Criminalization of drug use

Illegality of drug use
Prohibition of addictive drugs
Making the use of drugs illegal has created a criminal class and increased the profits of organized crime to the point that producers and dealers of illegal drugs are able to dictate to governments.
Federal, state and local governments in the USA spend more than 8 billion USA dollars a year on the detection, repression and punishment of drug related crimes. The governments of Columbia and Bolivia are increasingly under the control of drug gangsters. Wherever drug gangs operate, corruption increases.
1. The consequences of making a drug illegal are that it is only available on the black market, usually adulterated, of uncertain dosage, and dangerous to consume. Using an illegal drug makes a person a criminal, but making the drug illegal does not stop him or her from using it. The substances themselves do not make people lie, cheat, steal, or prostitute themselves. Illegal drugs have much the same effect as legal ones: coffee, alcohol, tobacco and various stimulants and depressants readily available in pharmacies. The difference is legislative, not pharmacological.

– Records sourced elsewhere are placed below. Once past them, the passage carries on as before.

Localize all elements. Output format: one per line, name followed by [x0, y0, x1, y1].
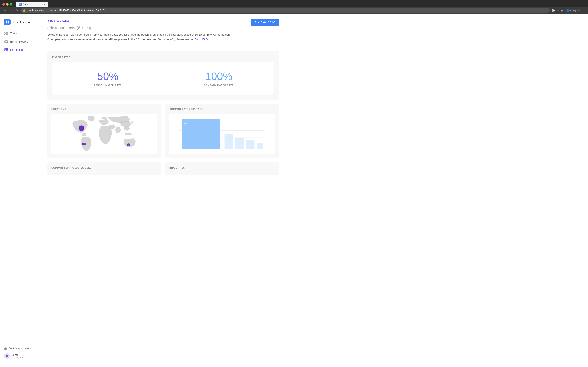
sidebar-logo: Free Account	[0, 17, 41, 29]
batch-faq-link[interactable]: Batch FAQ	[194, 38, 208, 41]
browser-chrome: C Clearbit ✕ + ⋮	[0, 0, 588, 7]
industries-card: INDUSTRIES	[165, 162, 279, 175]
svg-rect-7	[6, 32, 8, 33]
svg-rect-9	[6, 34, 8, 35]
back-nav-button[interactable]: ←	[2, 8, 7, 12]
svg-rect-15	[5, 50, 6, 51]
user-avatar: S	[4, 353, 10, 359]
minimize-button[interactable]	[6, 3, 9, 6]
person-match-rate-value: 50%	[57, 70, 158, 82]
sidebar-item-tools[interactable]: Tools	[0, 29, 41, 38]
svg-rect-8	[5, 34, 6, 35]
svg-text:C: C	[19, 4, 20, 5]
svg-rect-13	[5, 48, 6, 50]
tools-icon	[4, 31, 8, 35]
svg-text:B2C: B2C	[184, 122, 189, 125]
sidebar-item-enrich-record-label: Enrich Record	[10, 40, 28, 43]
tab-bar: C Clearbit ✕ +	[16, 2, 51, 7]
svg-rect-18	[6, 347, 7, 348]
tab-close-icon[interactable]: ✕	[43, 3, 45, 6]
sidebar-item-enrich-list-label: Enrich List	[10, 48, 24, 51]
world-map-svg	[52, 114, 157, 154]
window-controls: ⋮	[582, 2, 586, 6]
map-container	[52, 114, 157, 154]
close-button[interactable]	[2, 3, 5, 6]
sidebar-bottom: Switch applications S Sarah Screenlane	[0, 342, 41, 364]
match-rates-grid: 50% PERSON MATCH RATE 100% COMPANY MATCH…	[52, 62, 274, 95]
user-name: Sarah	[11, 353, 23, 356]
enrich-list-icon	[4, 48, 8, 52]
company-match-rate-label: COMPANY MATCH RATE	[168, 84, 269, 86]
sidebar-item-enrich-record[interactable]: Enrich Record	[0, 38, 41, 46]
traffic-lights	[2, 3, 12, 6]
menu-icon[interactable]: ⋮	[583, 9, 586, 12]
svg-rect-16	[6, 50, 8, 51]
svg-rect-2	[6, 21, 7, 22]
svg-rect-6	[5, 32, 6, 33]
svg-rect-32	[246, 141, 255, 149]
enrich-record-icon	[4, 40, 8, 44]
sidebar: Free Account Tools	[0, 14, 41, 367]
user-company: Screenlane	[11, 356, 23, 359]
page-title: addresses.csv (6 lines)	[47, 25, 251, 30]
match-rates-title: MATCH RATES	[52, 56, 274, 58]
forward-nav-button[interactable]: →	[9, 8, 13, 12]
reload-button[interactable]: ↻	[15, 8, 19, 12]
match-rates-section: MATCH RATES 50% PERSON MATCH RATE 100% C…	[47, 51, 279, 100]
url-display: dashboard.clearbit.com/batch/2b55e463-35…	[27, 9, 105, 12]
person-match-rate-label: PERSON MATCH RATE	[57, 84, 158, 86]
bar-chart-container: B2C	[169, 114, 275, 154]
technologies-title: COMMON TECHNOLOGIES USED	[52, 167, 92, 169]
lock-icon: 🔒	[23, 9, 26, 12]
maximize-button[interactable]	[10, 3, 12, 6]
header-left: ◀ Back to Batches addresses.csv (6 lines…	[47, 19, 251, 46]
switch-applications[interactable]: Switch applications	[4, 345, 36, 351]
company-match-rate-card: 100% COMPANY MATCH RATE	[163, 62, 274, 95]
main-area: ◀ Back to Batches addresses.csv (6 lines…	[41, 14, 588, 367]
user-details: Sarah Screenlane	[11, 353, 23, 359]
bookmark-icon[interactable]: ☆	[557, 9, 559, 12]
svg-rect-31	[235, 138, 244, 149]
user-info[interactable]: S Sarah Screenlane	[4, 351, 36, 360]
svg-point-21	[79, 125, 84, 131]
sidebar-item-enrich-list[interactable]: Enrich List	[0, 46, 41, 54]
address-bar-row: ← → ↻ 🔒 dashboard.clearbit.com/batch/2b5…	[0, 7, 588, 14]
description: Below is the report we've generated from…	[47, 33, 231, 42]
logo-icon	[4, 19, 11, 25]
company-match-rate-value: 100%	[168, 70, 269, 82]
switch-applications-label: Switch applications	[9, 347, 32, 350]
incognito-badge: 👤 Incognito	[565, 9, 581, 12]
svg-rect-14	[6, 48, 8, 50]
address-bar[interactable]: 🔒 dashboard.clearbit.com/batch/2b55e463-…	[20, 8, 550, 13]
tab-title: Clearbit	[23, 3, 31, 6]
svg-rect-17	[4, 347, 6, 348]
buy-data-button[interactable]: Buy Data: $5.00	[251, 19, 279, 26]
bar-chart-svg: B2C	[173, 117, 272, 151]
header-row: ◀ Back to Batches addresses.csv (6 lines…	[47, 19, 279, 46]
svg-rect-5	[8, 22, 9, 24]
svg-rect-30	[225, 134, 233, 149]
new-tab-button[interactable]: +	[49, 3, 51, 7]
cast-icon[interactable]: 📡	[552, 9, 555, 12]
svg-rect-4	[6, 22, 7, 24]
sidebar-nav: Tools Enrich Record	[0, 29, 41, 342]
industries-title: INDUSTRIES	[169, 167, 185, 169]
sidebar-logo-text: Free Account	[13, 20, 31, 24]
category-tags-title: COMMON CATEGORY TAGS	[169, 108, 275, 110]
active-tab[interactable]: C Clearbit ✕	[16, 2, 48, 7]
technologies-card: COMMON TECHNOLOGIES USED	[47, 162, 161, 175]
split-view-icon[interactable]: ⊟	[561, 9, 563, 12]
category-tags-card: COMMON CATEGORY TAGS	[165, 104, 279, 158]
person-match-rate-card: 50% PERSON MATCH RATE	[52, 62, 163, 95]
sidebar-item-tools-label: Tools	[10, 32, 17, 35]
svg-rect-20	[6, 349, 7, 350]
back-link[interactable]: ◀ Back to Batches	[47, 19, 69, 22]
svg-rect-33	[257, 142, 263, 149]
svg-rect-3	[8, 21, 9, 22]
locations-title: LOCATIONS	[52, 108, 157, 110]
locations-card: LOCATIONS	[47, 104, 161, 158]
tab-favicon: C	[19, 3, 22, 6]
svg-rect-19	[4, 349, 6, 350]
toolbar-icons: 📡 ☆ ⊟ 👤 Incognito ⋮	[552, 9, 586, 12]
incognito-label: Incognito	[570, 9, 579, 12]
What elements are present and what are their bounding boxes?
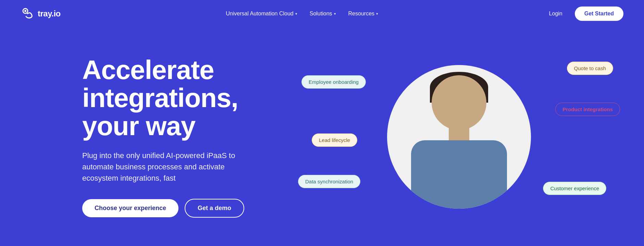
tag-data-synchronization: Data synchronization bbox=[298, 175, 360, 188]
tag-lead-lifecycle: Lead lifecycle bbox=[312, 133, 357, 147]
login-button[interactable]: Login bbox=[544, 8, 568, 20]
tag-employee-onboarding: Employee onboarding bbox=[301, 75, 366, 89]
person-head bbox=[432, 75, 486, 130]
nav-label-solutions: Solutions bbox=[310, 11, 332, 17]
header-actions: Login Get Started bbox=[544, 7, 623, 21]
logo-text: tray.io bbox=[38, 9, 61, 18]
chevron-down-icon-resources: ▾ bbox=[376, 12, 378, 16]
person-body bbox=[411, 140, 507, 209]
chevron-down-icon: ▾ bbox=[295, 12, 297, 16]
header: tray.io Universal Automation Cloud ▾ Sol… bbox=[0, 0, 644, 27]
get-demo-button[interactable]: Get a demo bbox=[185, 199, 244, 218]
nav-label-resources: Resources bbox=[348, 11, 374, 17]
get-started-button[interactable]: Get Started bbox=[575, 7, 623, 21]
nav-resources[interactable]: Resources ▾ bbox=[344, 8, 383, 20]
hero-cta-group: Choose your experience Get a demo bbox=[82, 199, 295, 218]
tag-customer-experience: Customer experience bbox=[543, 182, 606, 195]
hero-title: Accelerate integrations, your way bbox=[82, 56, 295, 140]
nav-label-uac: Universal Automation Cloud bbox=[226, 11, 293, 17]
main-nav: Universal Automation Cloud ▾ Solutions ▾… bbox=[221, 8, 383, 20]
svg-point-1 bbox=[24, 10, 26, 12]
chevron-down-icon-solutions: ▾ bbox=[334, 12, 336, 16]
hero-section: Accelerate integrations, your way Plug i… bbox=[0, 27, 644, 246]
tray-logo-icon bbox=[21, 7, 34, 21]
hero-subtitle: Plug into the only unified AI-powered iP… bbox=[82, 150, 260, 184]
nav-solutions[interactable]: Solutions ▾ bbox=[305, 8, 341, 20]
tag-quote-to-cash: Quote to cash bbox=[567, 62, 613, 75]
logo[interactable]: tray.io bbox=[21, 7, 61, 21]
nav-universal-automation-cloud[interactable]: Universal Automation Cloud ▾ bbox=[221, 8, 302, 20]
hero-illustration: Employee onboarding Quote to cash Produc… bbox=[295, 41, 623, 233]
person-avatar bbox=[387, 65, 531, 209]
hero-content: Accelerate integrations, your way Plug i… bbox=[82, 56, 295, 218]
tag-product-integrations: Product integrations bbox=[555, 103, 620, 116]
choose-experience-button[interactable]: Choose your experience bbox=[82, 199, 178, 217]
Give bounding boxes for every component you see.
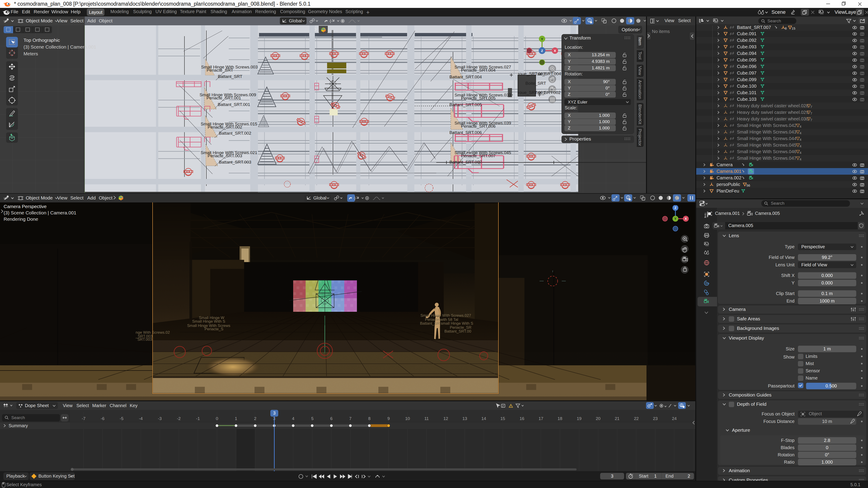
svg-text:Y: Y bbox=[541, 37, 543, 41]
svg-text:X: X bbox=[554, 49, 556, 53]
svg-text:X: X bbox=[685, 217, 687, 221]
svg-text:Z: Z bbox=[675, 206, 677, 210]
svg-text:Z: Z bbox=[541, 49, 543, 53]
svg-text:SRT.003: SRT.003 bbox=[137, 337, 152, 341]
svg-text:Y: Y bbox=[674, 217, 677, 221]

2. If these drugs were available on the legal market, their sale could be controlled, taxed and supervised, and their dangers proclaimed on every packet. The result would be that fewer people would be poisoned, fewer dealers would be killed, fewer police officers would be corrupted, and more public revenue would be raised. Keeping these drugs on the illegal market enriches those at the top of drug syndicates, and impoverishes the ordinary non-affluent recreational consumer. If the extraordinary profit incentive artificially created by criminalization of drug use did not exist drug dealing would not be the temptation that it now is for underprivileged youth.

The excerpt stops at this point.